Jheronimus

Schilderij nummer 9 in de mooie catalogus van de nieuwe Jheronimus Bosch-tentoonstelling in Den Bosch, is een klein houten paneel dat bekendstaat als de Keisnijding. Een corpulente, uitgezakte, niet al te bijdehand uit zijn ogen kijkende man ondergaat een chirurgische ingreep waarbij iets uit zijn schedel wordt verwijderd. “De heelmeester”, zegt een verklarende tekst, “voert een operatie uit waarvan iedereen weet dat het een schertsvertoning is. De omgekeerde trechter op zijn hoofd bestempelt hem als een dwaas, en de drinkkan aan zijn gordel wekt ook al weinig vertrouwen.” Ook de houding, oogopslag en attributen van twee toeschouwers, waaronder een man “met in zijn linkerhand een kan voor wijn of bier”, geven aan dat hier iets niet in de haak is.

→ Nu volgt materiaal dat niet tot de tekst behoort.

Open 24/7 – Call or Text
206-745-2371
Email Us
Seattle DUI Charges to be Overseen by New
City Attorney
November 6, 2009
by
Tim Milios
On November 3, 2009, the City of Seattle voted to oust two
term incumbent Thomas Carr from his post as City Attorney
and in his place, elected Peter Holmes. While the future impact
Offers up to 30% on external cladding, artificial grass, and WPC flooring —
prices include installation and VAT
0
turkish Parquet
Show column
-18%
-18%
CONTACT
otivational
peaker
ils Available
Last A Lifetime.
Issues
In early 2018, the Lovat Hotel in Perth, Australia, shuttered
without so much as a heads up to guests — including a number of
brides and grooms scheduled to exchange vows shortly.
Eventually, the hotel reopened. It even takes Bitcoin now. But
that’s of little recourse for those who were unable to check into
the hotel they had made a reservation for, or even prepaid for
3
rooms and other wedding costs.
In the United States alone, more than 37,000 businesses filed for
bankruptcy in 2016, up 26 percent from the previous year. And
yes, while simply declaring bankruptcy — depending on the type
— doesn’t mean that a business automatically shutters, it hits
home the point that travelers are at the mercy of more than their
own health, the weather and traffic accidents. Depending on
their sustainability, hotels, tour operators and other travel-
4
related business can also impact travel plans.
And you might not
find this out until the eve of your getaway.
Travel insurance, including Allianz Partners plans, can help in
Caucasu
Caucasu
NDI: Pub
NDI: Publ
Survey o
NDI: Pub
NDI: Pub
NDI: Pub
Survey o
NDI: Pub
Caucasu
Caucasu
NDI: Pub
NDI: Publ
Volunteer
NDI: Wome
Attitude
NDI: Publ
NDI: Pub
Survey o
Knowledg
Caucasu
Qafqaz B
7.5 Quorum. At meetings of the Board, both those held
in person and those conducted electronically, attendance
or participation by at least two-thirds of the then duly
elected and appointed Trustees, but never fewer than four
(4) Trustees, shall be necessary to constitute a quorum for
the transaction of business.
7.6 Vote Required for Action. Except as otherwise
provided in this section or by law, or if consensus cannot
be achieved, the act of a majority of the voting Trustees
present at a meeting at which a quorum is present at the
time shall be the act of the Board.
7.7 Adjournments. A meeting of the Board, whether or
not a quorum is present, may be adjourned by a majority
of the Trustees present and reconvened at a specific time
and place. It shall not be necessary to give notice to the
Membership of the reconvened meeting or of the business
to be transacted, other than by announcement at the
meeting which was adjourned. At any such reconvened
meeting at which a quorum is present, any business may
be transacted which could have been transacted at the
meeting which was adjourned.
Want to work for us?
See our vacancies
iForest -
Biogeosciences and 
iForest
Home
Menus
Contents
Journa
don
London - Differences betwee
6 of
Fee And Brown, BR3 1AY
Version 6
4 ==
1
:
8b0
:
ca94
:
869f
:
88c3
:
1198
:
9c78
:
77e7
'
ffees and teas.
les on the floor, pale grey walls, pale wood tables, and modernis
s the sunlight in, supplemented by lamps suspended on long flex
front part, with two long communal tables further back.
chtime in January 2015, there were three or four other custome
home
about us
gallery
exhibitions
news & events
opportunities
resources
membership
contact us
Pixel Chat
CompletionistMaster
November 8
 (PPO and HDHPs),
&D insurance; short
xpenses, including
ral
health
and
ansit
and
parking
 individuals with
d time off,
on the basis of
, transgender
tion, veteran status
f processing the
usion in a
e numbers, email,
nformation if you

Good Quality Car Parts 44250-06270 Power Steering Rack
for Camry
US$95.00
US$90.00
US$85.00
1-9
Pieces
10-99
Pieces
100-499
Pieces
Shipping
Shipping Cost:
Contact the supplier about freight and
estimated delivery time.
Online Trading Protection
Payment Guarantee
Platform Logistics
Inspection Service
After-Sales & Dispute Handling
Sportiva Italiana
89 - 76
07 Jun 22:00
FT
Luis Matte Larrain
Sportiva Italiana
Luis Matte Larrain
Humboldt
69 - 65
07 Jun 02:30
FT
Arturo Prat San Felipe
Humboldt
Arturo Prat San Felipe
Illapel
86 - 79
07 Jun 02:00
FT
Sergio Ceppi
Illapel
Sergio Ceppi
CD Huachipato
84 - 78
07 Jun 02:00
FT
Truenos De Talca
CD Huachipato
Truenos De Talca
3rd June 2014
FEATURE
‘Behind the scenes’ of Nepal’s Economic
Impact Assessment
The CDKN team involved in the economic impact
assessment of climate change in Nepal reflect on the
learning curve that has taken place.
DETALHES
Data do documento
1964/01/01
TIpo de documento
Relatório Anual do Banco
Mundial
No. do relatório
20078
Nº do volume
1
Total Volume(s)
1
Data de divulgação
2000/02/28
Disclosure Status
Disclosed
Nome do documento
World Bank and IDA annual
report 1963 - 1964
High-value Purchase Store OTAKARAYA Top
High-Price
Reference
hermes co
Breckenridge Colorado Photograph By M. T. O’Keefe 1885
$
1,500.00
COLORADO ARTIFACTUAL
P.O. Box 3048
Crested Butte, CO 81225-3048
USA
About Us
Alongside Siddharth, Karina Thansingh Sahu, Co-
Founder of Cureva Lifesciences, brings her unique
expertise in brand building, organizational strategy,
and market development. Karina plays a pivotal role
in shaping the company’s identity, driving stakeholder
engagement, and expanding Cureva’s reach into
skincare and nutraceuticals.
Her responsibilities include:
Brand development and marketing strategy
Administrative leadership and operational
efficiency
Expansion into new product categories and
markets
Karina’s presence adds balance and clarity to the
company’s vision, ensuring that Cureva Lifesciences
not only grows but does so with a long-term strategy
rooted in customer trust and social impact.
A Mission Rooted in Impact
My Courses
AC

Jheronimus Bosch - Keisnijding

Jheronimus Bosch – Keisnijding

Ook de voorstelling zelf bevat een tekst: “Meester snijt die keye ras/Myne name Is lubbert das.” Een verzoek dus aan die behandelend kwakzalver/oplichter: haal die steen uit mijn hoofd. Gedaan door een patiënt die Lubbert Das heet, wat toen een bekende schimpnaam was voor een makkelijk te bedriegen iemand. En waarbij die steen niet zomaar een steen is, maar – naar een bekende laatmiddeleeuwse beeldspraak – een steen der dwaasheid en zwakzinnigheid.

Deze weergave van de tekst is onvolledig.